From an economic perspective, it may be even less agreeable than China in the long run, which means that permitting Russia to have what it wants in Europe while imposing secondary tariffs on India will subsequently drive China and the United States into a more mutually amicable accommodation: China is permitted India as a soft client state, Russia maintains a more robust sphere of influence and perhaps returns to European exports, but at a a higher imposed cost, while the United States can pursue debt reduction, undo foreign entanglements and retrench its military power for a longer-run conflict.
Long Term Endgame
Why would Putin seek to drag out the conflict and incur increasing costs for the West? Why would he seek to turn the screw so tightly? He essentially wants to retrench some of the Soviet-era Russian influence in Eastern Europe and the Baltic while rolling back a sufficient amount of NATO expansion so as to make any future retrenchment on the NATO side deeply uncomfortable.
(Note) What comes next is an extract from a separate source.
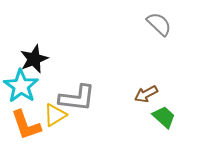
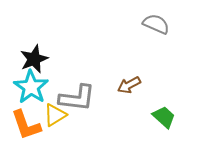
gray semicircle: moved 3 px left; rotated 20 degrees counterclockwise
cyan star: moved 10 px right, 1 px down
brown arrow: moved 17 px left, 9 px up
If anything, the new emphasis on the “Indo-Pacific” is an outlet here - if the North Atlantic Treaty Organization can identify new territory overseas that is outside Russia’s immediate sphere of influence,
Russia and China always benefit from maintaining some level of strategic rivalry. Russia mostly produces resources, China finished goods, and one always lacks what the other has. This lack of integration helps maintain two centers of power between them, and perhaps as central Asia opens up, or as climate transition turns the North of Russia into a new destination of a RingWorld landmass, they will be motivated to collaborate, or some elite will emerge to combine them from Kamchatka, but until then, sea lanes remain better than railways, and America will always be the sea power in this global configuration (in the spirit of Mackinder’s Heartland Theory).
source: https://hakaimagazine.com/videos-visuals/in-graphic-detail-the-polar-silk-route/
As it is today, the United States need to draw out the possibility of conflict with both Russia and China in order to justify advances against them. That may ultimately manifest itself as more complex economic integration, but it is limiting to the strength of the US Federal system and the Anglo-American establishment. This means that, in the state of retrenchment it is currently pursuing, everybody gets a little bit of what they want and perhaps one day confronts a remilitarized Germany - the long run wildcard in the current international system.
One wonders what historical preludes would allow us to divine how that will turn out.